Des détonations d’armes lourdes ont été entendues depuis mardi jusqu’à ce mercredi 11 février autour de Minembwe et Mikenge, dans le territoire de Fizi, où les Forces armées de la République démocratique du Congo (FARDC), appuyées par des combattants Wazalendo, affrontent plusieurs groupes armés actifs dans la région, ont indiqué mercredi des sources administratives locales.

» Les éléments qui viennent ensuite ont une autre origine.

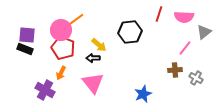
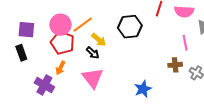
orange line: (74, 21) -> (83, 25), moved
pink line: (185, 48) -> (185, 43), turned -49
black rectangle: (25, 49) -> (21, 53), moved, turned 49
black arrow: (93, 58) -> (93, 53), turned -136

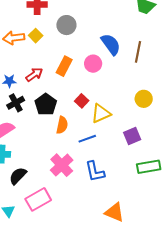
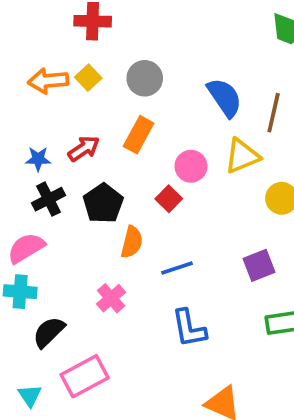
gray circle: (66, 25) -> (145, 78), moved
pink circle: (93, 64) -> (191, 166), moved
yellow triangle: (101, 113) -> (242, 156), moved
pink cross: (62, 165) -> (111, 298), moved, size x0.7

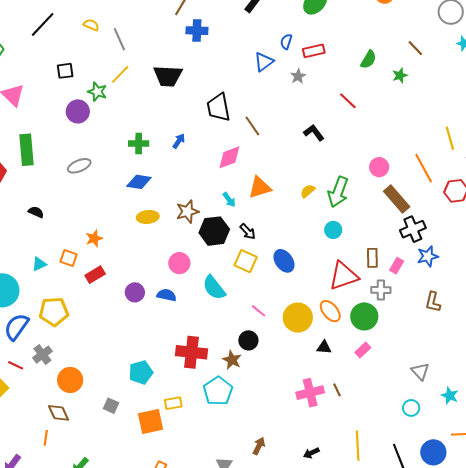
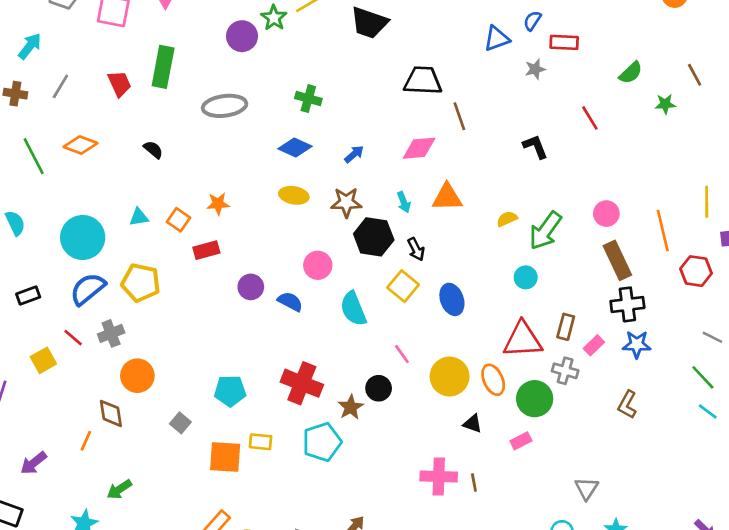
black trapezoid: (219, 107) -> (423, 81), turned 88
blue arrow: (179, 141) -> (354, 154), moved
gray ellipse: (79, 166) -> (225, 106), size x1.4

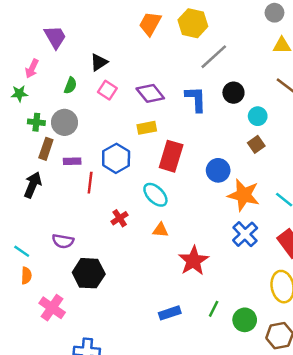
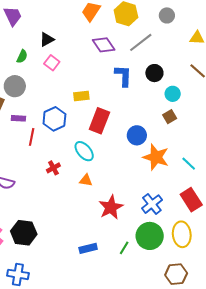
gray circle: (274, 13) -> (167, 15), moved
purple diamond: (150, 93) -> (104, 45), moved
blue cross: (245, 234) -> (152, 204), moved
black hexagon: (89, 273) -> (24, 233), moved
green circle: (245, 320) -> (150, 236), moved, size x1.4

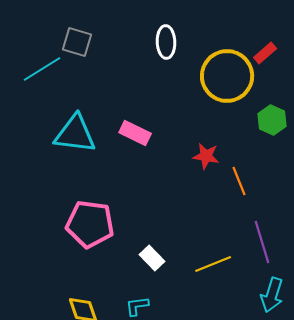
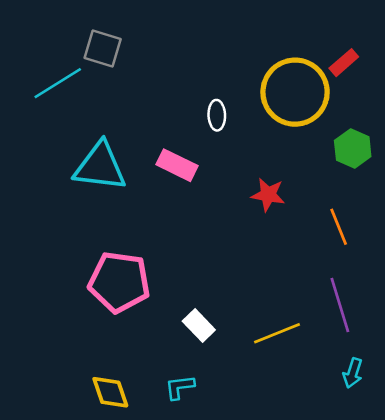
white ellipse: (166, 42) -> (217, 115), moved, size x0.7
orange line: (239, 181) -> (339, 227), moved
cyan arrow: (272, 295) -> (353, 373), size x0.7

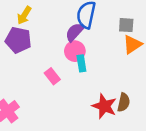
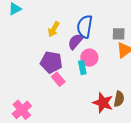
yellow arrow: (24, 15) -> (54, 29), moved
purple pentagon: (18, 40) -> (51, 62), moved
pink circle: (75, 51) -> (89, 58), moved

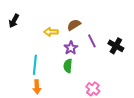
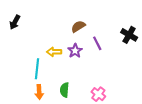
yellow arrow: (51, 32) -> (54, 52), moved
black cross: (116, 46) -> (129, 35), moved
green semicircle: (68, 66) -> (65, 90), moved

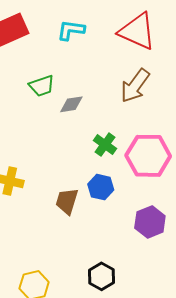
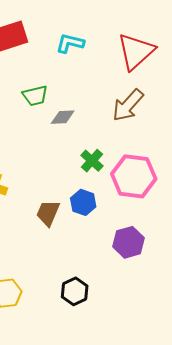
red triangle: (137, 31) -> (136, 51), turned 48

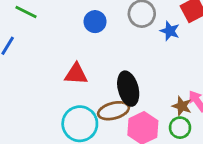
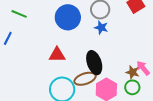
blue circle: (95, 22) -> (68, 17), size x1.6
blue star: (170, 31) -> (101, 28), moved

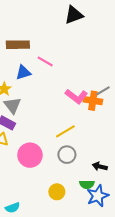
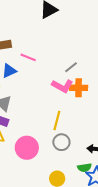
gray line: (103, 91) -> (71, 67), moved
yellow line: (65, 131) -> (57, 120), turned -36

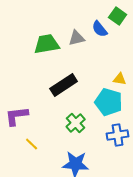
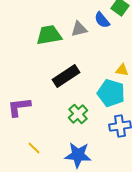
yellow line: (32, 144) -> (34, 148), moved

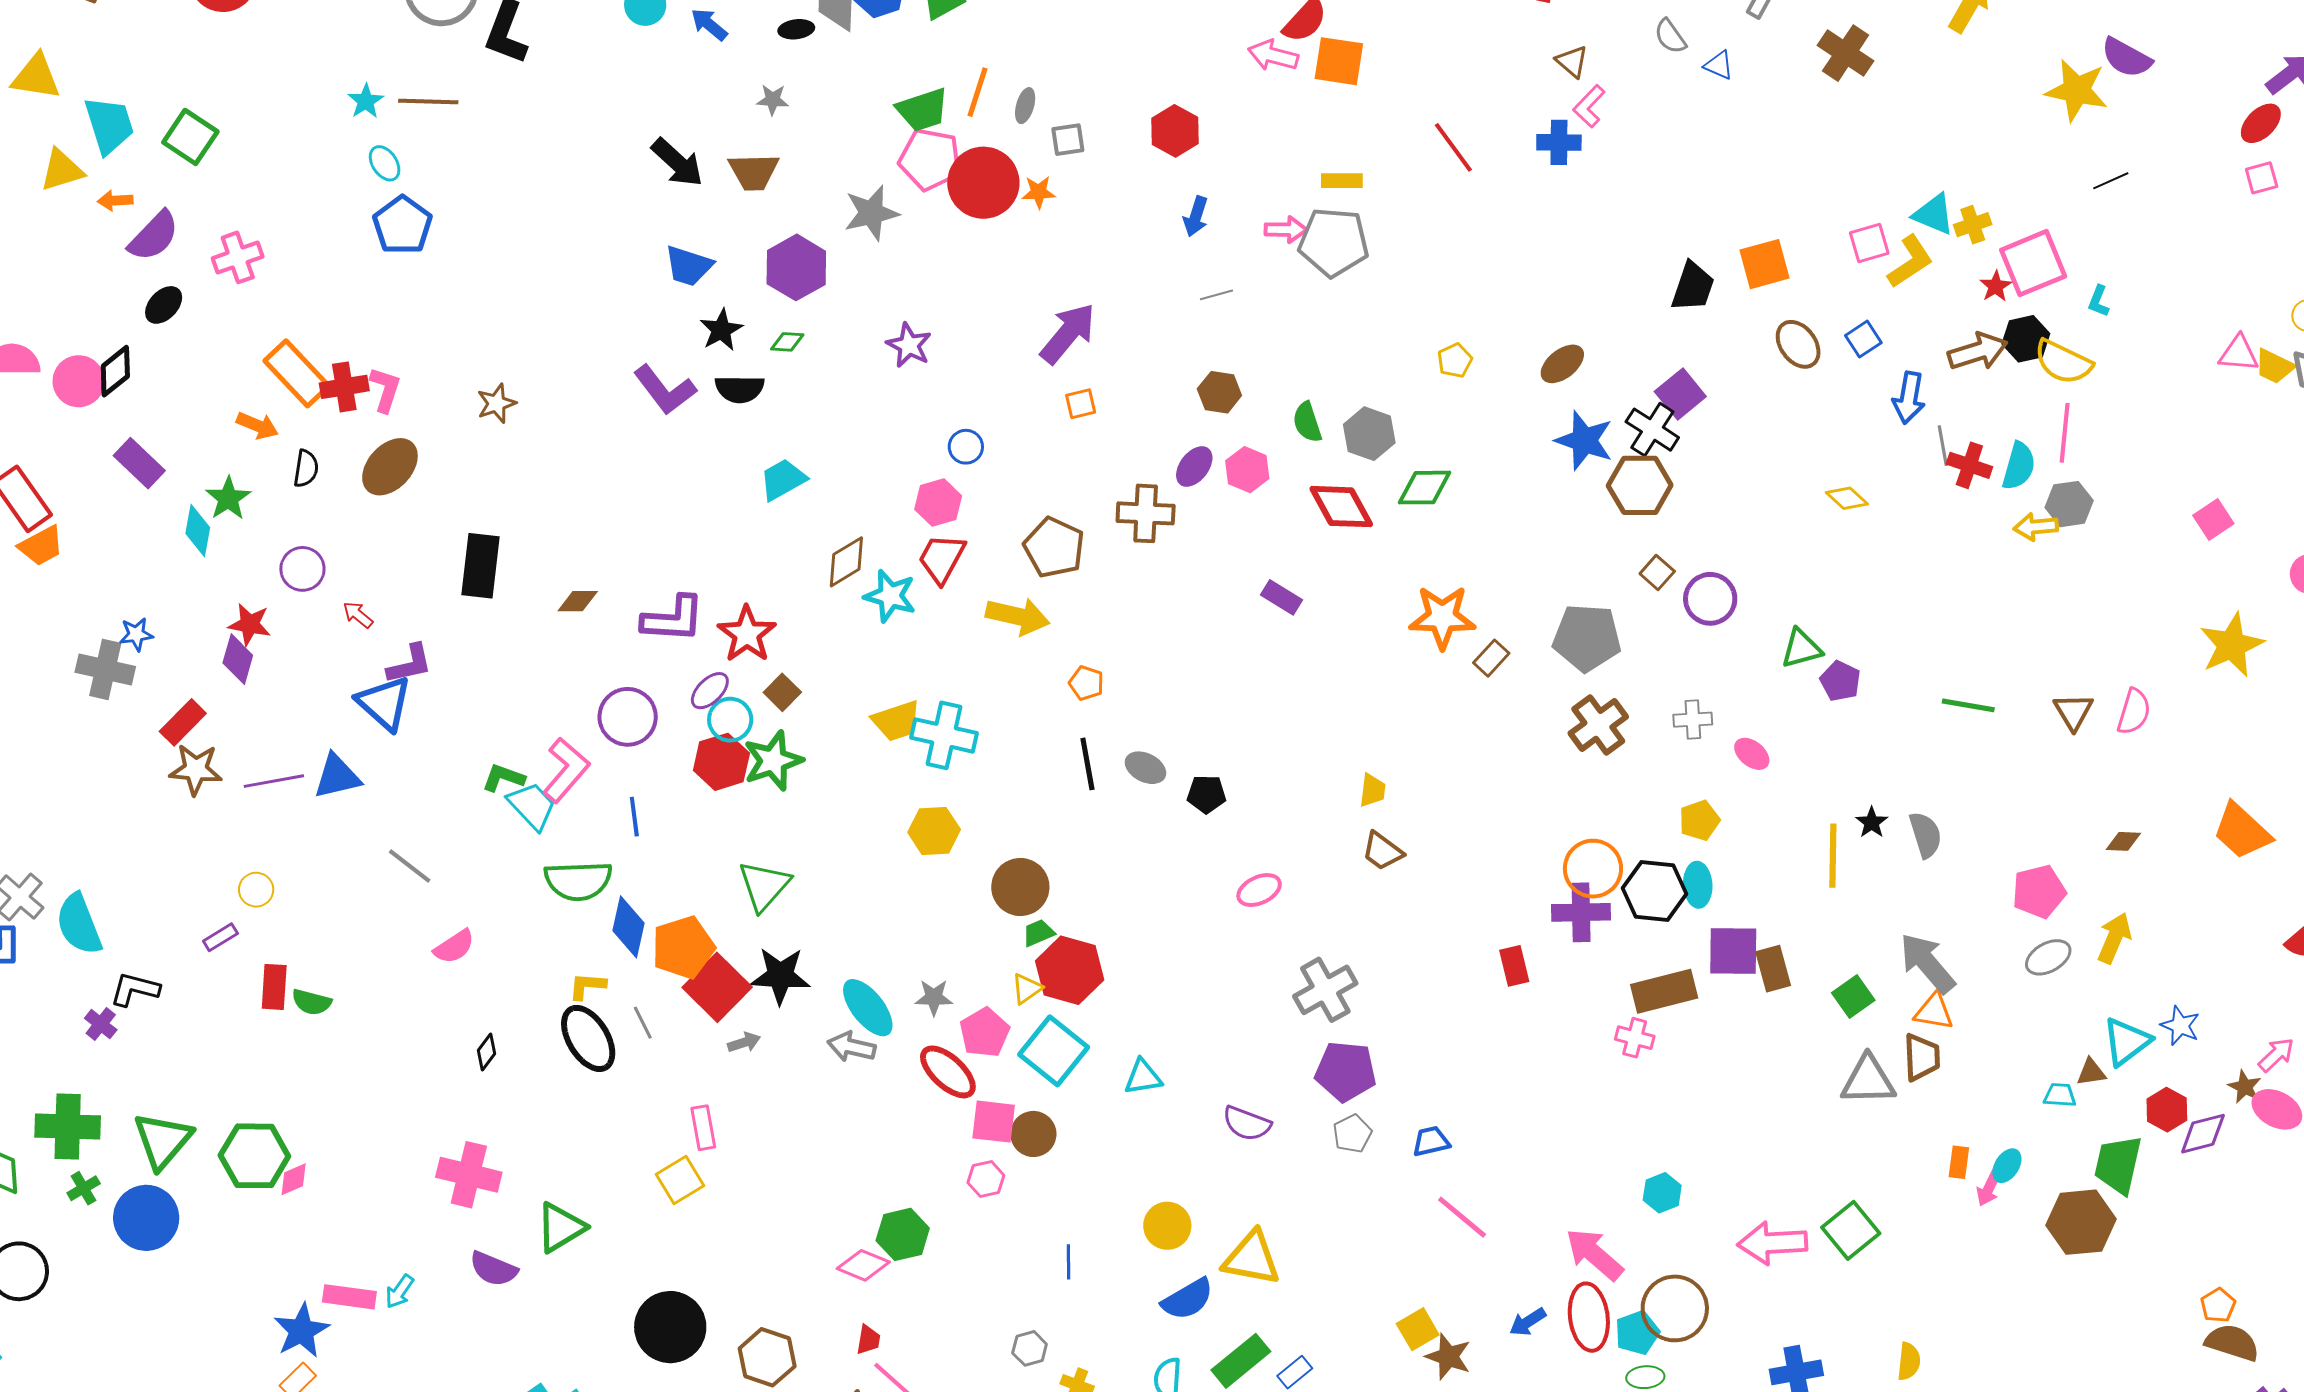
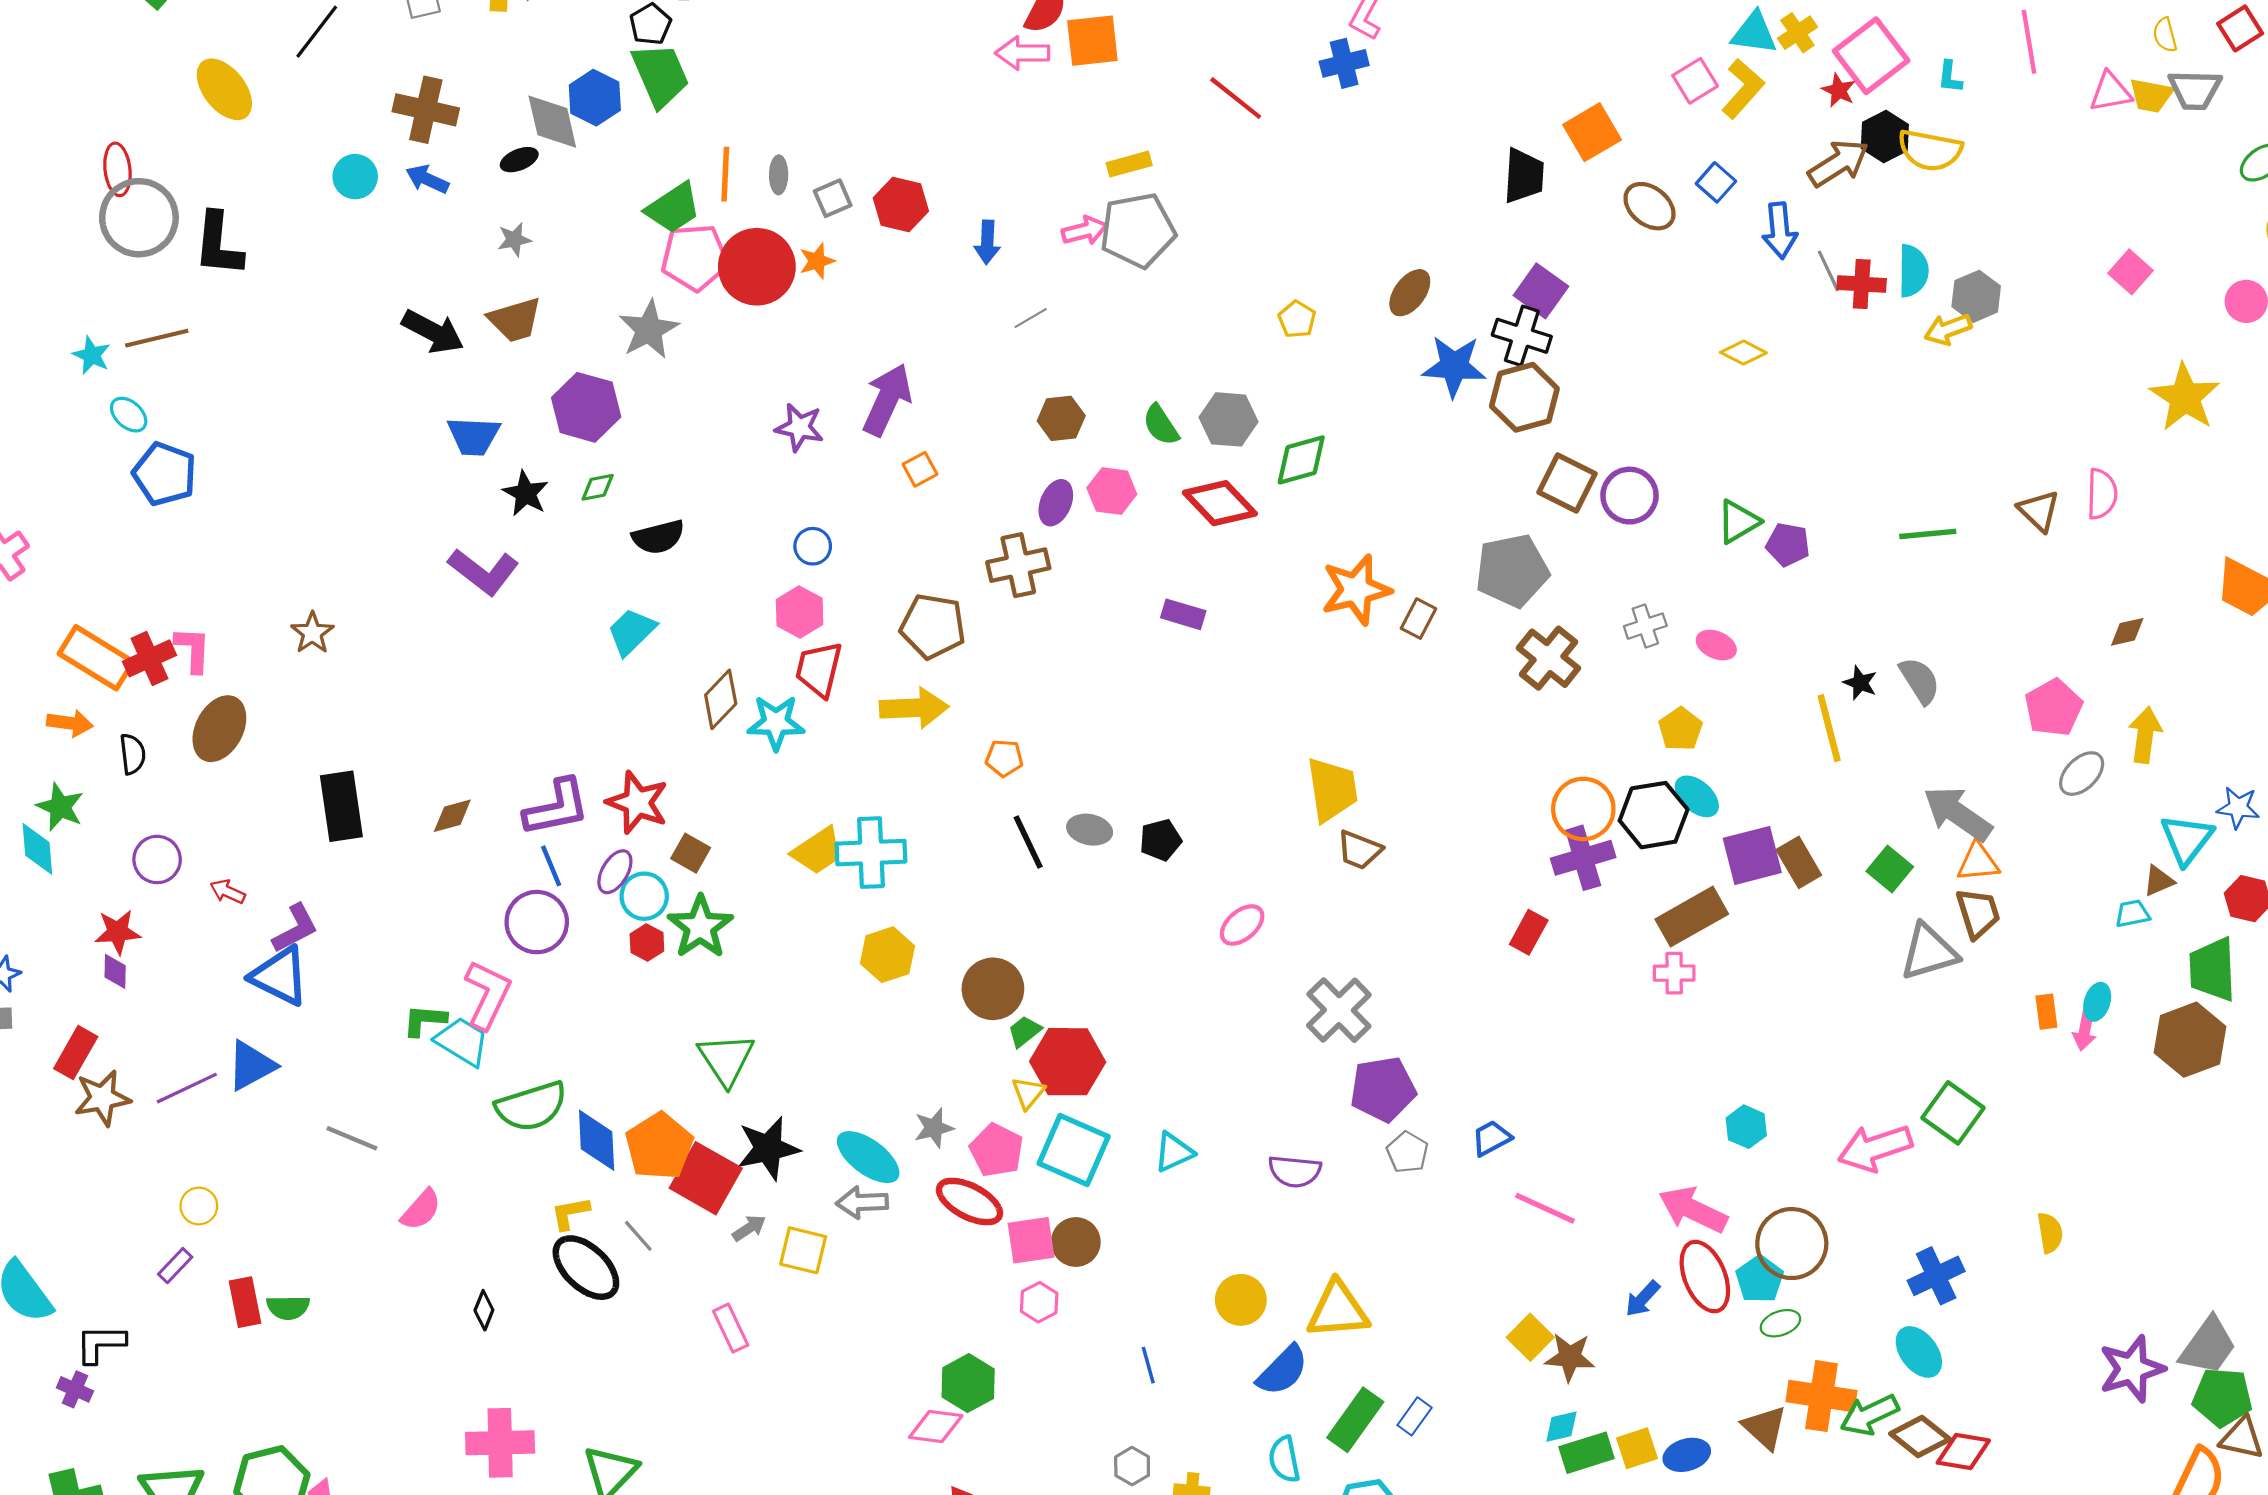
red hexagon: (1175, 131) -> (901, 205), moved
purple star: (909, 345) -> (799, 427), moved
black semicircle: (740, 389) -> (658, 537), moved
pink line: (2065, 433) -> (2029, 42), moved
brown square: (1657, 573) -> (1567, 483), size x1.6
purple diamond: (238, 659) -> (115, 971), size x0.7
red hexagon: (721, 762) -> (647, 943), size x0.6
yellow trapezoid: (1372, 790) -> (1332, 789), size x1.8
blue line: (634, 817) -> (551, 866), moved
cyan ellipse: (1698, 885) -> (1697, 796), turned -30
red rectangle: (1514, 966) -> (1529, 932), turned 57
yellow square: (680, 1180) -> (803, 1250), moved, turned -30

Les combats se poursuivent notamment autour du village de Kalingi, selon l’administration territoriale.
« Les situations sécuritaires restent toujours préoccupantes, mais nos efforts, appuyés par les Wazalendo, prennent la suprématie sur l’ennemi », a déclaré l’administrateur du territoire de Fizi, Samy Kalonji.
D’après lui, les FARDC auraient mis en difficulté les groupes armés opérant dans la zone, parmi lesquels il cite le Tabara, Twiraneo, Ngomino, Vijana Power, le FNL Zabara Ampema ainsi que des éléments qu’il assimile aux forces soutenant le M23.
« Depuis ce mardi de février 2026 et encore aujourd’hui, mercredi 11 février, les combats se déroulent autour de Minembwe et Mikenge. Nos forces progressent malgré la complexité de la situation », a ajouté Samy Kalonji.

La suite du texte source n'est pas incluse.